[Opening SUPPLIED MATERIAL section]
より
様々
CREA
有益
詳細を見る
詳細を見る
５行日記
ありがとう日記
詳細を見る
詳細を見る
[Closing SUPPLIED MATERIAL section]
[Opening SUPPLIED MATERIAL section]
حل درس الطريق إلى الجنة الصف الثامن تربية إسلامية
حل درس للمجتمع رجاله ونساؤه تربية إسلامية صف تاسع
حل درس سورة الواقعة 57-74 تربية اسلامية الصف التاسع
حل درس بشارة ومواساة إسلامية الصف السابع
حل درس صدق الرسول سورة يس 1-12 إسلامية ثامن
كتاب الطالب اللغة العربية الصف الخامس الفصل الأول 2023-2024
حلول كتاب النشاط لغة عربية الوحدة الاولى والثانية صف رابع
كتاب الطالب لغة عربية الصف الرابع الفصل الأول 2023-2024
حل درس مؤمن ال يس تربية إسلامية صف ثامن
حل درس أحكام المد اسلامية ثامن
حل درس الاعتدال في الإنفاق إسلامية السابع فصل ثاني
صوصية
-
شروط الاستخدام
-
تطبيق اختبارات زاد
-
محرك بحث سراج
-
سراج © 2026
[Closing SUPPLIED MATERIAL section]
[Opening SUPPLIED MATERIAL section]
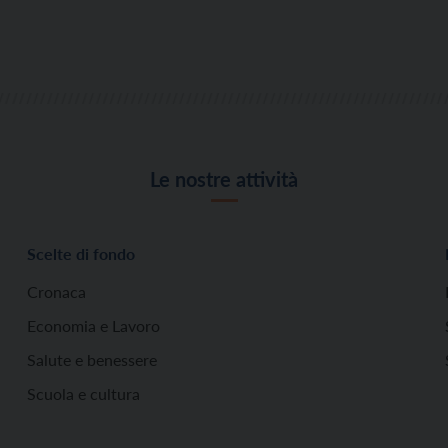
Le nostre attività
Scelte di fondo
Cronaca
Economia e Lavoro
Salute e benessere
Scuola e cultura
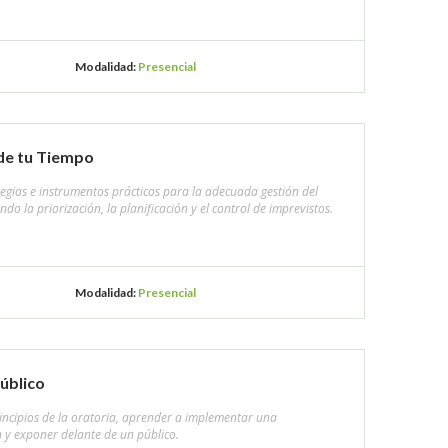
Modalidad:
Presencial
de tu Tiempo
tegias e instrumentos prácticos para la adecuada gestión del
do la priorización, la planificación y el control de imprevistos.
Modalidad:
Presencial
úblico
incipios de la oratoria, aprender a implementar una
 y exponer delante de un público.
[Closing SUPPLIED MATERIAL section]
#### ABOUT THIS EXERCISE
Search the listing above for the string "كتاب" and copy each line that has it.

#### RESPONSE BELOW
كتاب الطالب اللغة العربية الصف الخامس الفصل الأول 2023-2024
حلول كتاب النشاط لغة عربية الوحدة الاولى والثانية صف رابع
كتاب الطالب لغة عربية الصف الرابع الفصل الأول 2023-2024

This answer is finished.